The Blob: It Crawled from the Sky... and Ate the Town



If the 1958 Blob was a slow burn, the 1988 version is a flamethrower to the face. Chuck Russell’s remake doesn’t just modernize—it mutates. This Blob is fast, aggressive, and horrifyingly efficient. It doesn’t creep—it pounces.
Set in a sleepy Colorado town, the film follows a group of teens who discover that the government knows more than it’s letting on. What starts as a meteor crash turns into a full-blown massacre, with the creature squeezing through vents, drains, and even hazmat suits.
🧪 Behind the Slime
- 🧫 The Blob was designed as an “inside-out stomach”—a creature that digests everything it touches. Director Chuck Russell wanted it to feel elemental and unstoppable.
- 🎬 Frank Darabont co-wrote the screenplay before going on to direct The Shawshank Redemption and The Mist. You can feel his knack for small-town dread.
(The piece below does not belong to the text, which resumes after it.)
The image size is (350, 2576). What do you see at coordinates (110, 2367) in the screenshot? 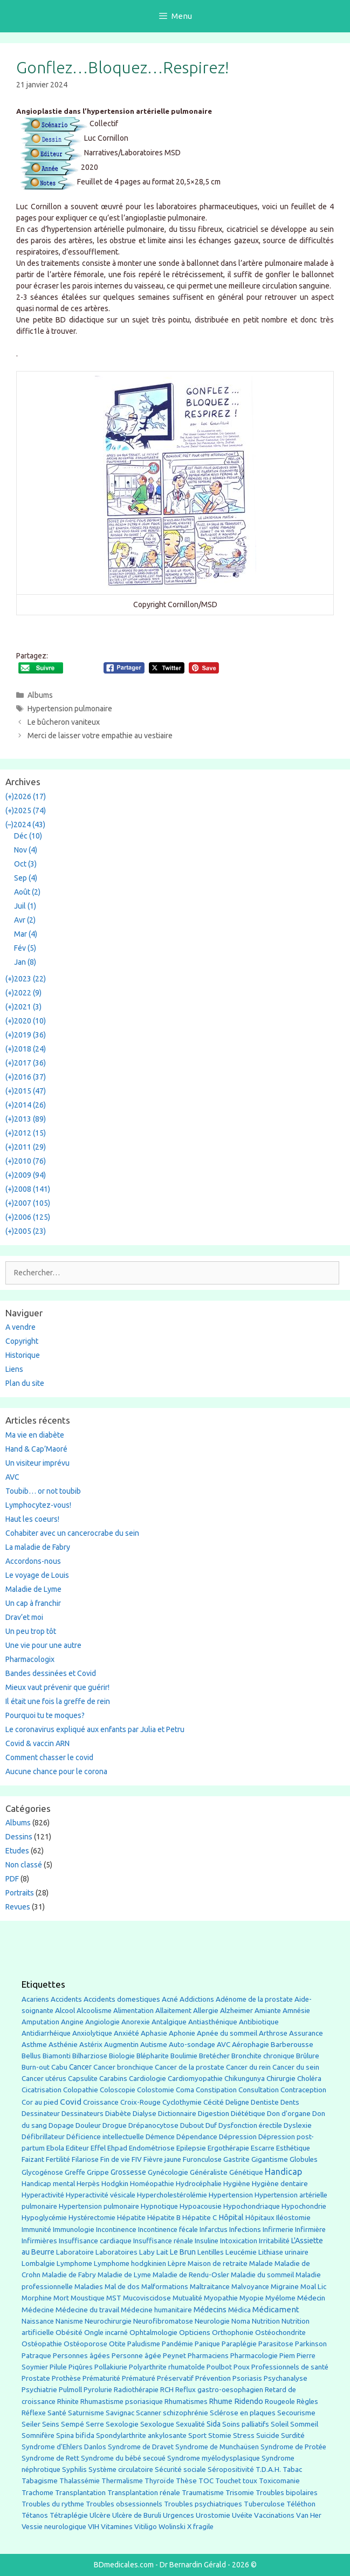
I see `Pollakiurie` at bounding box center [110, 2367].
- 💇 Kevin Dillon hated his hair extensions: Russell insisted on the mullet look for the rebellious hero, but Dillon reportedly despised it.
- 🧤 Shawnee Smith and Donovan Leitch went to prom together in real life—years before playing love interests in the film.
- 🧊 Cold is the Blob’s weakness, just like in the original. But this time, it’s used in a much more explosive way.
- 🧪 No CGI here: The Blob’s effects were all practical, with $5 million of the budget going toward creature design and gore sequences.
- 🎭 Chuck Russell has a cameo as a terrified theatergoer during the infamous movie theater attack scene.
- 🧪 The Blob’s kills were inspired by real fears: Russell wanted each death to feel like a worst-case scenario—being dissolved, suffocated, or pulled into places you shouldn’t fit.
Final Thoughts
The Blob (1988) is one of the rare remakes that surpasses its source. It’s faster, meaner, and soaked in Reagan-era paranoia. The creature is no longer just a metaphor—it’s a full-blown biohazard. And it’s hungry.
So if you hear something sloshing in the pipes, don’t investigate. Just run. And maybe bring a fire extinguisher.
“It’s not a virus. It’s not a weapon. It’s alive.”